Ever since I first blew the lid on the story about how the new Starbucks lids are driving people to drink, I've been deluged with e-mails from Disgruntled Customers all over the world. "How can Starbucks do this to us?," wrote one Angry Customer, "We pay perfectly good money for a cup of Iced Coffee and they go and replace their lids with an inferior product. I tell you, this is the last straw!" The problem, sources say, is that the Starbucks straws simply don't fit through the hole in their new -- and presumably less expensive -- lids. One local couple, Nat and Robin, is doing something about it: They've begun offering tutorials on how to cope with the new lids. Robin demonstrated her technique for me this morning. (1) First, you grab a straw firmly with one hand, as pictured above. Remember, use only one hand. You need the other for a pile of napkins. Try to poke the straw firmly through the hole in the lid. It won't fit ... but don't let that stop you!
(2) Next, keep pushing the straw until a Geyser of Iced Coffee shoots through the top of your lid.

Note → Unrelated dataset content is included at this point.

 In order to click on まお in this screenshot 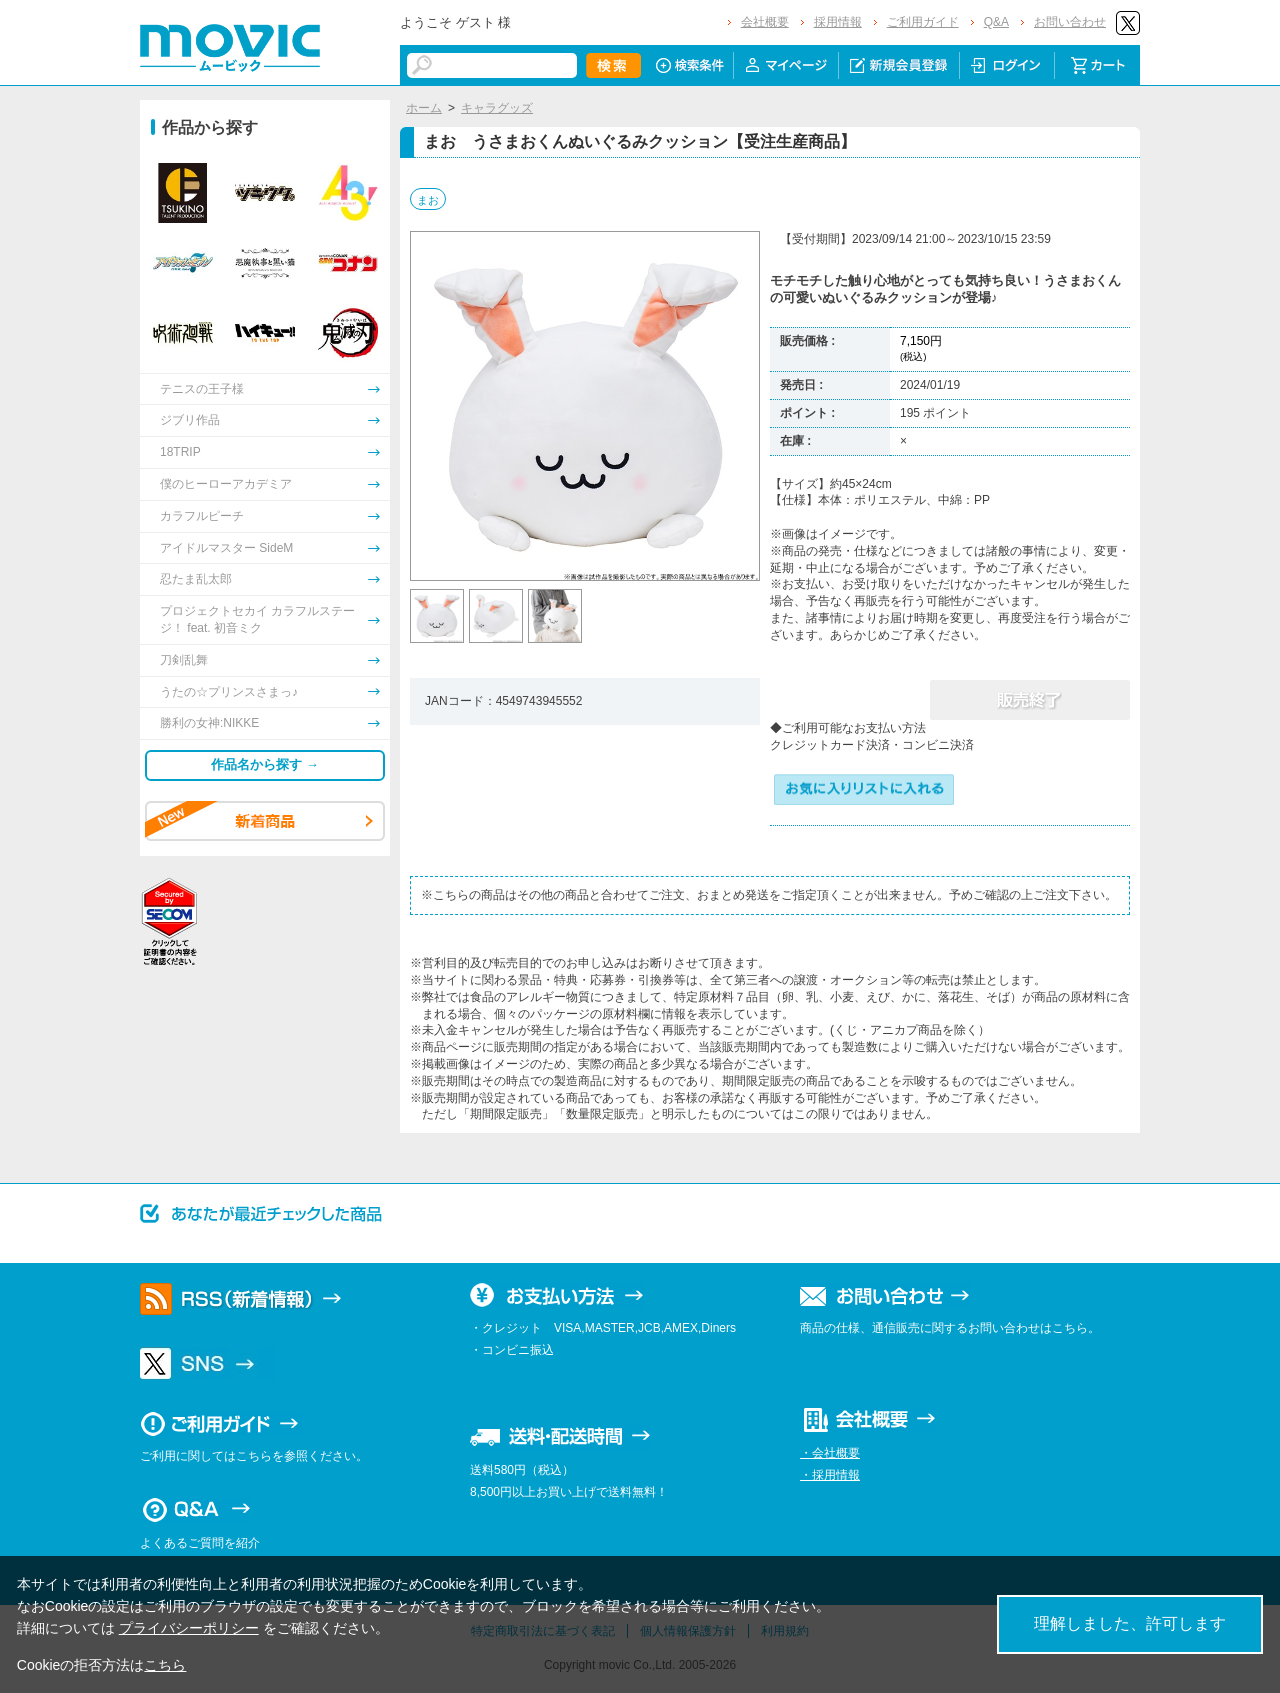, I will do `click(428, 200)`.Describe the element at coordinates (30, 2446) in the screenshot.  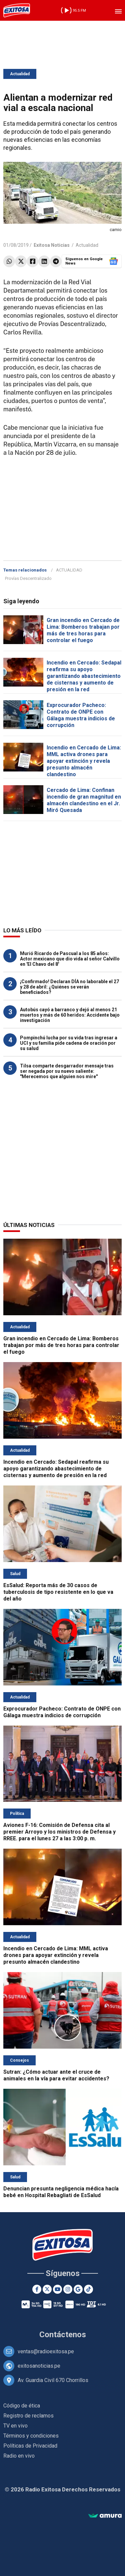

Apply as much force as necessary to make contact with your coffee. Here is where the napkins come in handy. Quickly use them to staunch the flow of coffee from your lid. Make sure you use enough napkins to erase any savings Starbucks might have achieved by purchasing Bargain Basement Lids. Your lid should be cracked, but don't despair. You're not alone!
(3) By now, you should be left holding a dripping, cracked lid. Tilt it slowly towards your coffee, allowing any excess fluid to drip gently back into your cup. Using your free hand, rip the hole in the center of your lid manually, increasing its diameter just enough to allow your straw to squeeze through. Cursing is optional.
(4) Reseal your cup and, "Voila," you're ready to go. Remember, this technique is not recommended for minors or adults over the age of 90. If you are nursing or pregnant or considering becoming pregnant, check with your doctor before using this technique. Side effects might include sudden onset of Turret's Syndrome, Periodic Bouts of Dementia and Projectile Vomiting.